About this task> Each line below that contains the word "with" must be copied.

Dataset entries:
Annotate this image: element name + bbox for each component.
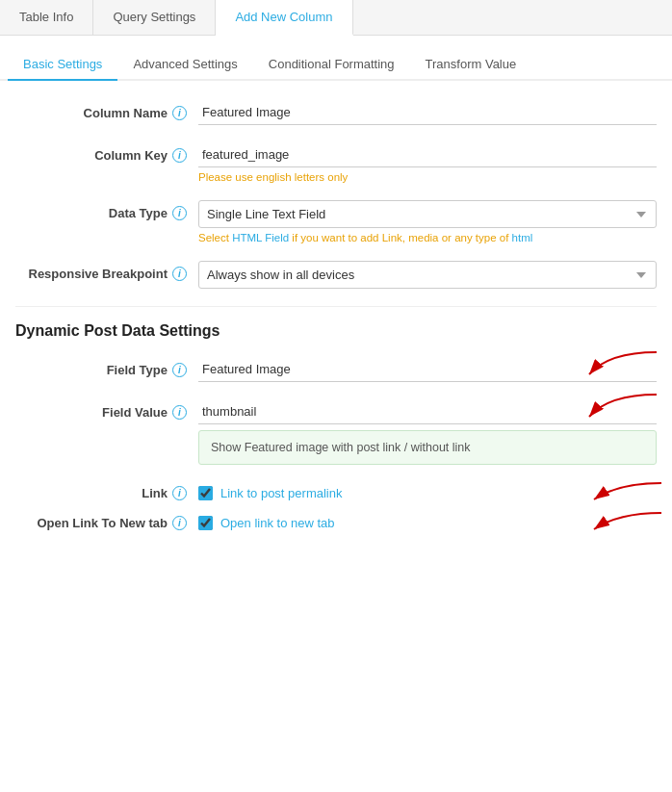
open-link-arrow (541, 508, 666, 551)
responsive-breakpoint-info-icon[interactable]: i (172, 267, 187, 281)
open-link-new-tab-label: Open Link To New tab i (15, 516, 198, 530)
column-key-hint: Please use english letters only (198, 171, 657, 183)
data-type-select-wrapper: Single Line Text Field (198, 200, 657, 228)
field-type-info-icon[interactable]: i (172, 363, 187, 377)
top-tab-bar: Table Info Query Settings Add New Column (0, 0, 672, 36)
responsive-breakpoint-control: Always show in all devices (198, 261, 657, 289)
field-value-control: Show Featured image with post link / wit… (198, 399, 657, 469)
tab-add-new-column[interactable]: Add New Column (216, 0, 352, 36)
column-name-input[interactable] (198, 100, 657, 125)
field-type-label: Field Type i (15, 357, 198, 377)
responsive-breakpoint-label: Responsive Breakpoint i (15, 261, 198, 281)
field-value-input[interactable] (198, 399, 657, 424)
field-type-control (198, 357, 657, 382)
field-type-row: Field Type i (15, 357, 657, 382)
section-divider (15, 306, 657, 307)
column-key-control: Please use english letters only (198, 142, 657, 183)
link-checkbox-label: Link to post permalink (220, 486, 342, 500)
data-type-hint: Select HTML Field if you want to add Lin… (198, 232, 657, 243)
column-key-info-icon[interactable]: i (172, 148, 187, 163)
tab-transform-value[interactable]: Transform Value (410, 49, 532, 79)
link-row: Link i Link to post permalink (15, 486, 657, 500)
tab-table-info[interactable]: Table Info (0, 0, 93, 35)
link-control: Link to post permalink (198, 486, 342, 500)
column-key-label: Column Key i (15, 142, 198, 163)
responsive-breakpoint-select[interactable]: Always show in all devices (198, 261, 657, 289)
tab-advanced-settings[interactable]: Advanced Settings (117, 49, 252, 79)
open-link-new-tab-control: Open link to new tab (198, 516, 335, 530)
column-key-input[interactable] (198, 142, 657, 167)
sub-tab-bar: Basic Settings Advanced Settings Conditi… (0, 49, 672, 81)
column-name-row: Column Name i (15, 100, 657, 125)
data-type-select[interactable]: Single Line Text Field (198, 200, 657, 228)
data-type-label: Data Type i (15, 200, 198, 220)
data-type-control: Single Line Text Field Select HTML Field… (198, 200, 657, 243)
open-link-new-tab-checkbox[interactable] (198, 516, 213, 530)
tab-basic-settings[interactable]: Basic Settings (8, 49, 117, 81)
column-name-info-icon[interactable]: i (172, 106, 187, 120)
open-link-new-tab-row: Open Link To New tab i Open link to new … (15, 516, 657, 530)
content-area: Column Name i Column Key i Please use en… (0, 81, 672, 565)
open-link-new-tab-info-icon[interactable]: i (172, 516, 187, 530)
link-checkbox[interactable] (198, 486, 213, 500)
field-value-hint-box: Show Featured image with post link / wit… (198, 430, 657, 465)
data-type-info-icon[interactable]: i (172, 206, 187, 220)
column-key-row: Column Key i Please use english letters … (15, 142, 657, 183)
link-info-icon[interactable]: i (172, 486, 187, 500)
open-link-new-tab-checkbox-label: Open link to new tab (220, 516, 335, 530)
column-name-control (198, 100, 657, 125)
link-label: Link i (15, 486, 198, 500)
field-value-label: Field Value i (15, 399, 198, 420)
field-type-input[interactable] (198, 357, 657, 382)
responsive-breakpoint-row: Responsive Breakpoint i Always show in a… (15, 261, 657, 289)
tab-conditional-formatting[interactable]: Conditional Formatting (253, 49, 410, 79)
field-value-row: Field Value i Show Featured image with p… (15, 399, 657, 469)
dynamic-section-heading: Dynamic Post Data Settings (15, 322, 657, 340)
field-value-info-icon[interactable]: i (172, 405, 187, 420)
data-type-row: Data Type i Single Line Text Field Selec… (15, 200, 657, 243)
tab-query-settings[interactable]: Query Settings (93, 0, 216, 35)
column-name-label: Column Name i (15, 100, 198, 120)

Expected answer>
field-value-control: Show Featured image with post link / wit… (198, 399, 657, 469)
field-value-hint-box: Show Featured image with post link / wit… (198, 430, 657, 465)
field-value-row: Field Value i Show Featured image with p… (15, 399, 657, 469)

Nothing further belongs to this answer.